▶ Work instructions: The records that follow are to be reproduced exactly. Any pictures in them are left out.

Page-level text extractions
* * *
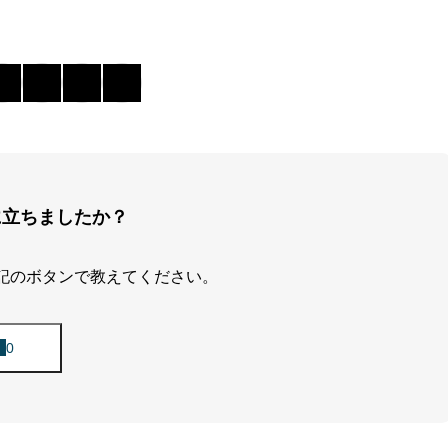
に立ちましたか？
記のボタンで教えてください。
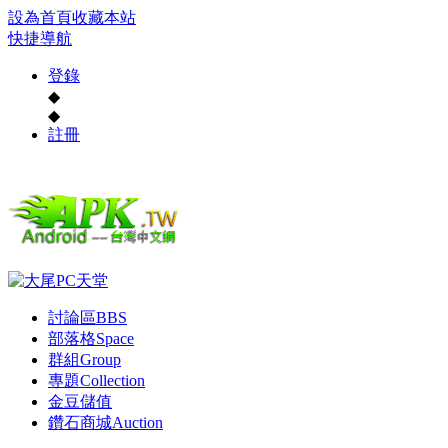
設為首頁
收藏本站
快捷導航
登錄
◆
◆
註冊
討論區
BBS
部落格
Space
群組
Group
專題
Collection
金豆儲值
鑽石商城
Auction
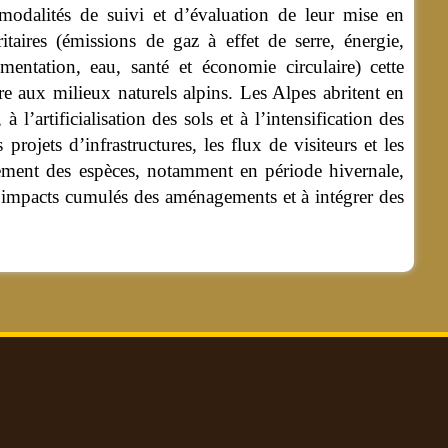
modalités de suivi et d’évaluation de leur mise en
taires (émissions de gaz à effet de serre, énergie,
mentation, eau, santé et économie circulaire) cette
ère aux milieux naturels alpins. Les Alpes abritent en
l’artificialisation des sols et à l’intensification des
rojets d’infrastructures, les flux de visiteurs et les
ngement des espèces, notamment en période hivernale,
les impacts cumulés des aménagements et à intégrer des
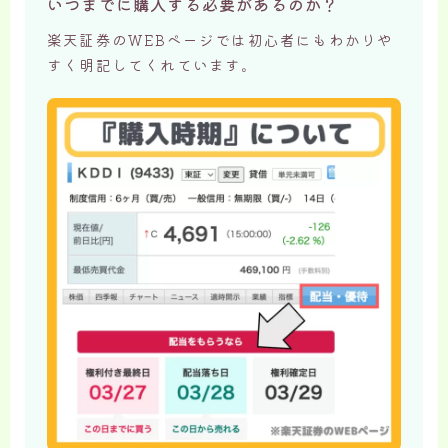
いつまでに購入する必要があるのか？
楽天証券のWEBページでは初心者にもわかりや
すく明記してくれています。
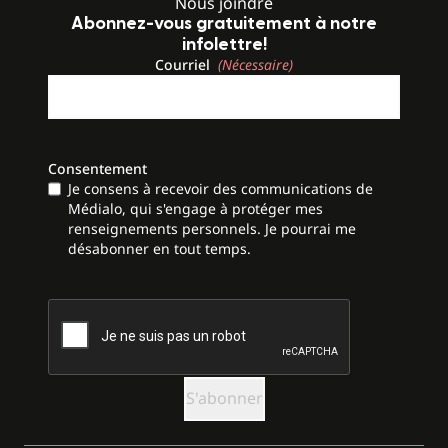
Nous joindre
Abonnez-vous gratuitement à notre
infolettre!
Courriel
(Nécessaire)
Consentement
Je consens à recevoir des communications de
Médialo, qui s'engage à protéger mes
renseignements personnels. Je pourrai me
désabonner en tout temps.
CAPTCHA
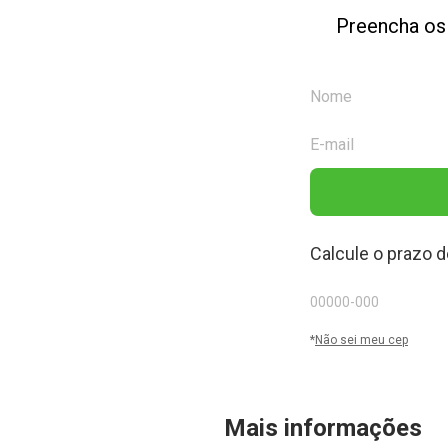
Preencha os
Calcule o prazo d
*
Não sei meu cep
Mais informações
* * *
▶ Solution to the exercise:
に立ちましたか？
記のボタンで教えてください。
設為首頁
收藏本站
快捷導航
登錄
◆
◆
註冊
討論區
BBS
部落格
Space
群組
Group
專題
Collection
金豆儲值
鑽石商城
Auction
modalités de suivi et d’évaluation de leur mise en
taires (émissions de gaz à effet de serre, énergie,
mentation, eau, santé et économie circulaire) cette
ère aux milieux naturels alpins. Les Alpes abritent en
l’artificialisation des sols et à l’intensification des
rojets d’infrastructures, les flux de visiteurs et les
ngement des espèces, notamment en période hivernale,
les impacts cumulés des aménagements et à intégrer des
いつまでに購入する必要があるのか？
楽天証券のWEBページでは初心者にもわかりや
すく明記してくれています。
Nous joindre
Abonnez-vous gratuitement à notre
infolettre!
Courriel
(Nécessaire)
Consentement
Je consens à recevoir des communications de
Médialo, qui s'engage à protéger mes
renseignements personnels. Je pourrai me
désabonner en tout temps.
CAPTCHA
Preencha os
Calcule o prazo d
*
Não sei meu cep
Mais informações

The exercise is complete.